Exercise objective:
The lines below, from the one containing "20/06 14 hs." through the one containing "Memberlakukan Kembali Lockdown", should be set down exactly, with no pictures and nothing else.

Supplied data:
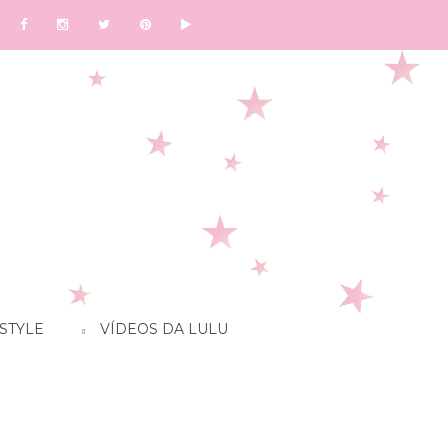
STYLE
VÍDEOS DA LULU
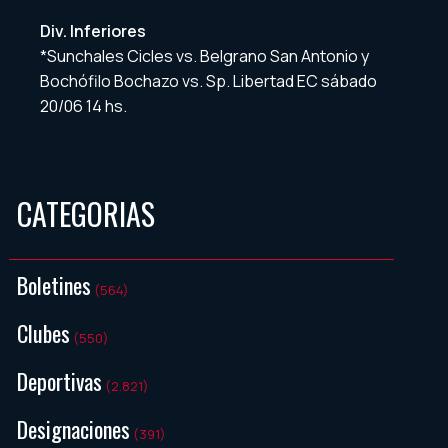
Div. Inferiores
*Sunchales Cicles vs. Belgrano San Antonio y
Bochófilo Bochazo vs. Sp. Libertad EC sábado
20/06 14 hs.
CATEGORIAS
Boletines
(564)
Clubes
(550)
Deportivas
(2.821)
Designaciones
(391)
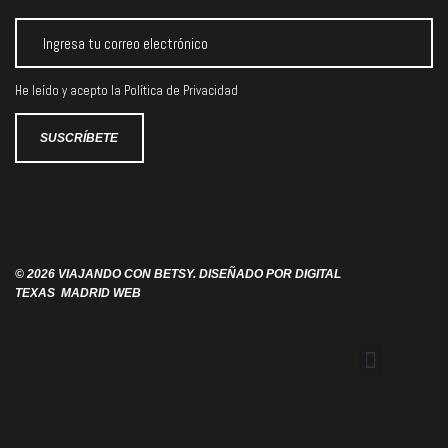
He leído y acepto la
Política de Privacidad
© 2026 VIAJANDO CON BETSY. DISEÑADO POR
DIGITAL
TEXAS
MADRID WEB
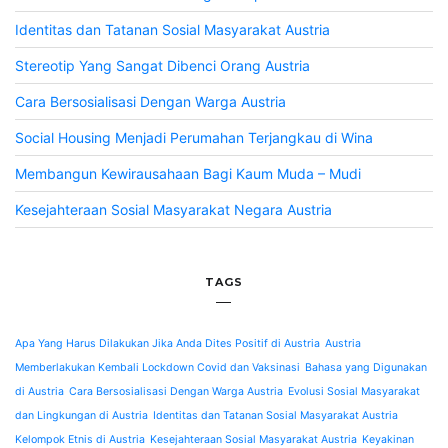
Identitas dan Tatanan Sosial Masyarakat Austria
Stereotip Yang Sangat Dibenci Orang Austria
Cara Bersosialisasi Dengan Warga Austria
Social Housing Menjadi Perumahan Terjangkau di Wina
Membangun Kewirausahaan Bagi Kaum Muda – Mudi
Kesejahteraan Sosial Masyarakat Negara Austria
TAGS
Apa Yang Harus Dilakukan Jika Anda Dites Positif di Austria
Austria
Memberlakukan Kembali Lockdown Covid dan Vaksinasi
Bahasa yang Digunakan
di Austria
Cara Bersosialisasi Dengan Warga Austria
Evolusi Sosial Masyarakat
dan Lingkungan di Austria
Identitas dan Tatanan Sosial Masyarakat Austria
Kelompok Etnis di Austria
Kesejahteraan Sosial Masyarakat Austria
Keyakinan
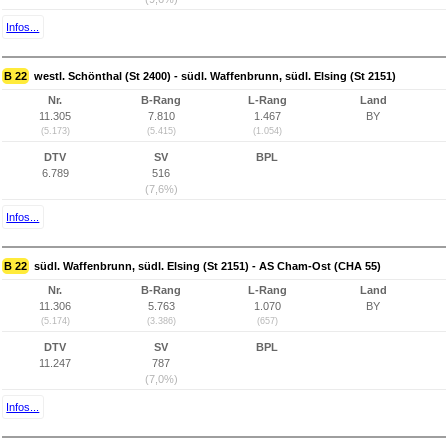
Infos...
B 22
westl. Schönthal (St 2400) - südl. Waffenbrunn, südl. Elsing (St 2151)
Nr.
B-Rang
L-Rang
Land
11.305
7.810
1.467
BY
(5.173)
(5.415)
(1.054)
DTV
SV
BPL
6.789
516
(7,6%)
Infos...
B 22
südl. Waffenbrunn, südl. Elsing (St 2151) - AS Cham-Ost (CHA 55)
Nr.
B-Rang
L-Rang
Land
11.306
5.763
1.070
BY
(5.174)
(3.386)
(657)
DTV
SV
BPL
11.247
787
(7,0%)
Infos...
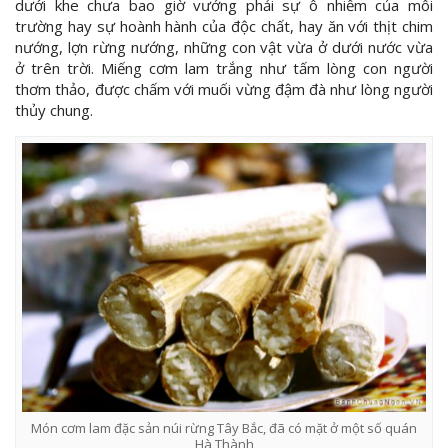
dưới khe chưa bao giờ vướng phải sự ô nhiễm của môi
trường hay sự hoành hành của độc chất, hay ăn với thịt chim
nướng, lợn rừng nướng, những con vật vừa ở dưới nước vừa
ở trên trời. Miếng cơm lam trắng như tấm lòng con người
thơm thảo, được chấm với muối vừng đậm đà như lòng người
thủy chung.
Món cơm lam đặc sản núi rừng Tây Bắc, đã có mặt ở một số quán
Hà Thành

Answer to this problem:
20/06 14 hs.
CATEGORIAS
Boletines
(564)
Clubes
(550)
Deportivas
(2.821)
Designaciones
(391)
He leído y acepto la
Política de Privacidad
© 2026 VIAJANDO CON BETSY. DISEÑADO POR
DIGITAL
TEXAS
MADRID WEB
Identitas dan Tatanan Sosial Masyarakat Austria
Stereotip Yang Sangat Dibenci Orang Austria
Cara Bersosialisasi Dengan Warga Austria
Social Housing Menjadi Perumahan Terjangkau di Wina
Membangun Kewirausahaan Bagi Kaum Muda – Mudi
Kesejahteraan Sosial Masyarakat Negara Austria
TAGS
Apa Yang Harus Dilakukan Jika Anda Dites Positif di Austria
Austria
Memberlakukan Kembali Lockdown Covid dan Vaksinasi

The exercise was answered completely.